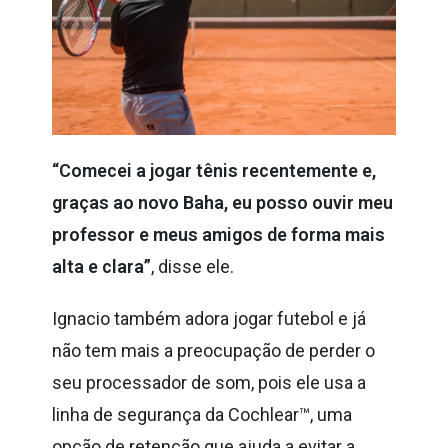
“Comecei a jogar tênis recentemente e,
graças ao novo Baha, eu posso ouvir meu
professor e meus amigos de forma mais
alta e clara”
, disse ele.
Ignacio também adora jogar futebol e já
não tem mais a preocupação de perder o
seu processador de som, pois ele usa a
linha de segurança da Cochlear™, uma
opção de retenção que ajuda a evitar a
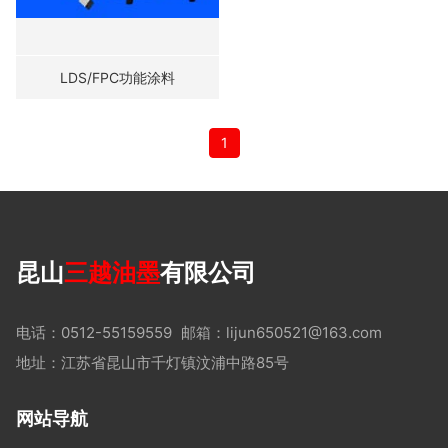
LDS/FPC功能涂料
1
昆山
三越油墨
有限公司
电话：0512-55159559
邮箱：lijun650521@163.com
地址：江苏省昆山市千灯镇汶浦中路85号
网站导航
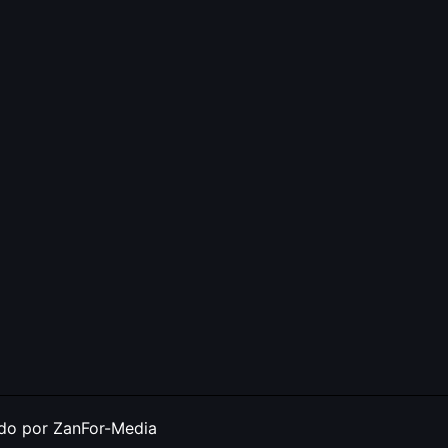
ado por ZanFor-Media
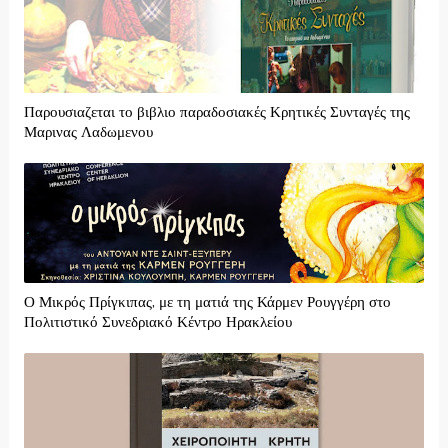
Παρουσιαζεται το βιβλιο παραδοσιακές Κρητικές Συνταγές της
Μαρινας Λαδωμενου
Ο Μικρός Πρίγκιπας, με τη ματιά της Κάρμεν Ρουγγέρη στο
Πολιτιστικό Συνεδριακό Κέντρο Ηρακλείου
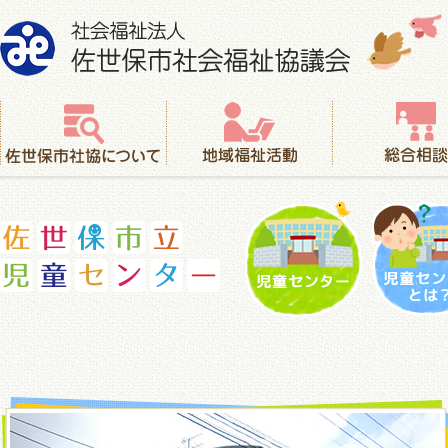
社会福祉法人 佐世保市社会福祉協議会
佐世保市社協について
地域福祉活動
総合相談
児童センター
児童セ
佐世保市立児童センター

----

**Task:**
Beginning with the line that contains "社会福祉法人 佐世保市社会福祉協議会", write out every line through the end of the entries above, exactly.

**Problem solution:**
社会福祉法人 佐世保市社会福祉協議会
佐世保市社協について
地域福祉活動
総合相談
児童センター
児童セ
佐世保市立児童センター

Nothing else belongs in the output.